The Code is on GitHub.
Small Example
Input:
- array: [7, 9, 2, 0, 5, 2, 0, 1, 1, 2]
- sub-array length m = 3
Contiguous sub-arrays of the given length:
[7, 9, 2]
, value = 18[9, 2, 0]
, value = 11[2, 0, 5]
, value = 7[0, 5, 2]
, value = 7[5, 2, 0]
, value = 7[2, 0, 1]
, value = 3[0, 1, 1]
, value = 2[1, 1, 2]
, value = 4
Output: 18
Inefficient Solution
The following solution makes use of the slicing notation.
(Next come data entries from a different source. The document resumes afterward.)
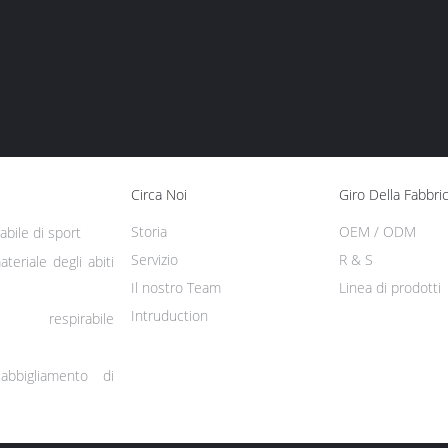
Circa Noi
Giro Della Fabbri
Storia
OEM / ODM
abile di sport
Servizio
R & S
teriale degli abiti
Il nostro Team
Linea di prodotti
Intruduction
respirabile
'abbigliamento di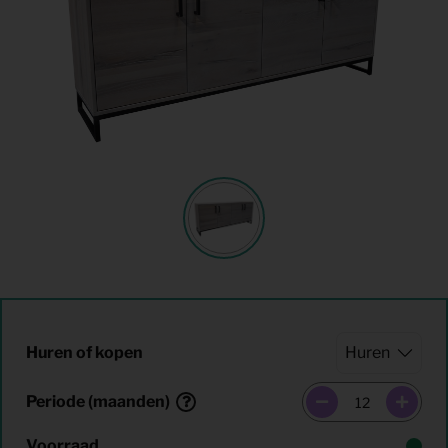
Huren of kopen
Periode (maanden)
Voorraad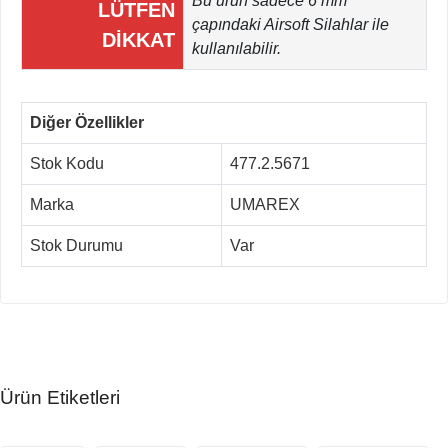
Bu ürün sadece 6 mm
LÜTFEN
çapındaki Airsoft Silahlar ile
DİKKAT
kullanılabilir.
Diğer Özellikler
Stok Kodu
477.2.5671
Marka
UMAREX
Stok Durumu
Var
Ürün Etiketleri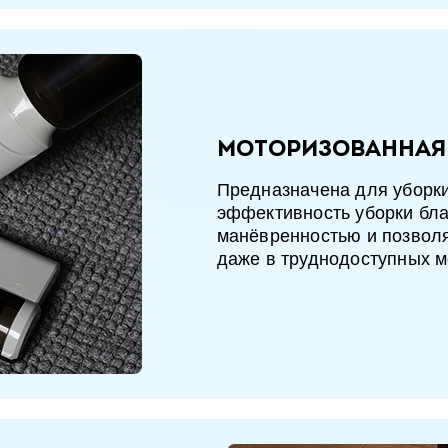
Моторизованная
Предназначена для уборки
эффективность уборки бл
манёвренностью и позволя
даже в труднодоступных м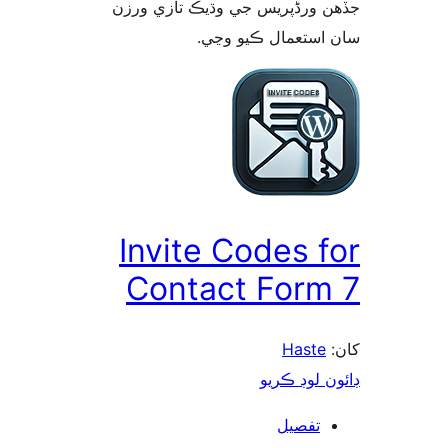
 ورڈپریس جي وڌيڪ تازي ورزن
 استعمال ڪيو وڃي
Invite Codes f
Contact Form
Haste
ن لوڊ ڪريو
تفصيل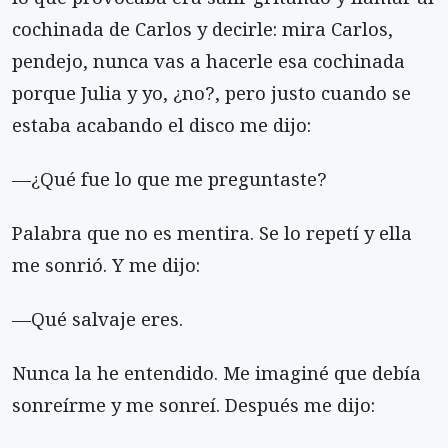
cochinada de Carlos y decirle: mira Carlos,
pendejo, nunca vas a hacerle esa cochinada
porque Julia y yo, ¿no?, pero justo cuando se
estaba acabando el disco me dijo:
—¿Qué fue lo que me preguntaste?
Palabra que no es mentira. Se lo repetí y ella
me sonrió. Y me dijo:
—Qué salvaje eres.
Nunca la he entendido. Me imaginé que debía
sonreírme y me sonreí. Después me dijo: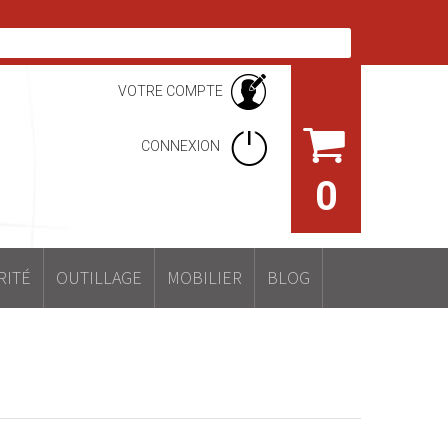
VOTRE COMPTE
CONNEXION
0
RITÉ
OUTILLAGE
MOBILIER
BLOG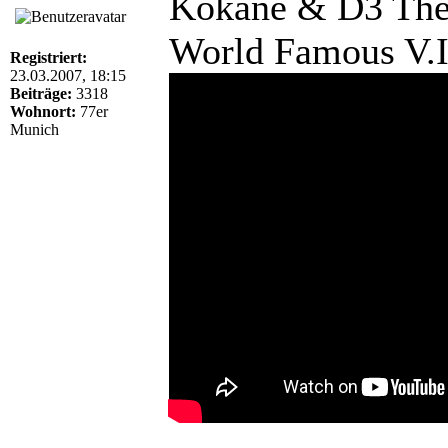
Kokane & D3 The 
World Famous V.I
Registriert:
23.03.2007, 18:15
Beiträge:
3318
Wohnort:
77er
Munich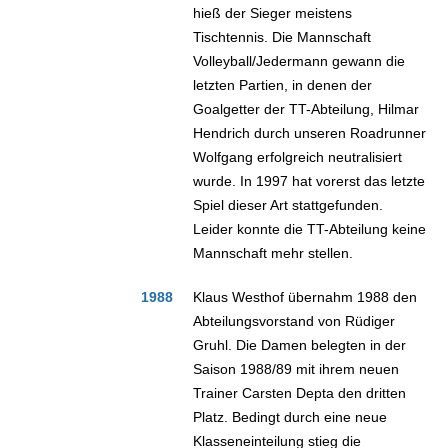
hieß der Sieger meistens
Tischtennis. Die Mannschaft
Volleyball/Jedermann gewann die
letzten Partien, in denen der
Goalgetter der TT-Abteilung, Hilmar
Hendrich durch unseren Roadrunner
Wolfgang erfolgreich neutralisiert
wurde. In 1997 hat vorerst das letzte
Spiel dieser Art stattgefunden.
Leider konnte die TT-Abteilung keine
Mannschaft mehr stellen.
1988
Klaus Westhof übernahm 1988 den
Abteilungsvorstand von Rüdiger
Gruhl. Die Damen belegten in der
Saison 1988/89 mit ihrem neuen
Trainer Carsten Depta den dritten
Platz. Bedingt durch eine neue
Klasseneinteilung stieg die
It is short, easy to read and mostly pretty efficient:
from typing import List
def find_biggest_subarray_slice(array: List[int], m: int) -> int:
return max(sum(array[i : i + m]) for i in range(len(array) - m + 1))
Except that it has one flaw: It makes too many additions and accesses list elements way more often than necessary
Efficient Solution
from typing import List
def find_biggest_subarray_iterative(array: List[int], m: int) -> int:
value = sum(array[0:m])
largest_sub_array = value
for remove, add in zip(array, array[m:]):
value = value - remove + add
largest_sub_array = max(value, largest_sub_array)
return largest_sub_array
Comparison
The inefficient solution is in $\mathcal{O}((n - m) \cdot m)$, the efficient one is in $\mathcal{O}(n - m)$. So you will notice the difference clearly when you compare the execution times with big $m$.
The inefficient solution changes its execution time like as shown in the image below for increasing m and contant n = 100,000:
In contrast, the efficient solution looks like this:
Two things to notice:
- Worst-Case: For the inefficient solution, it is $m = n/2$. For the efficient solution, it is $m = 1$.
- Level: The efficient solution is always below 0.03s. The inefficient one is only for the best-case scenario ($n=m$) below that. And even then, the efficient solution is at 0.0008s whereas the inefficient one is at 0.001s.
- Speed-ups: If you look at $m = 60,000$, the more efficient solution gives a 1000× speedup!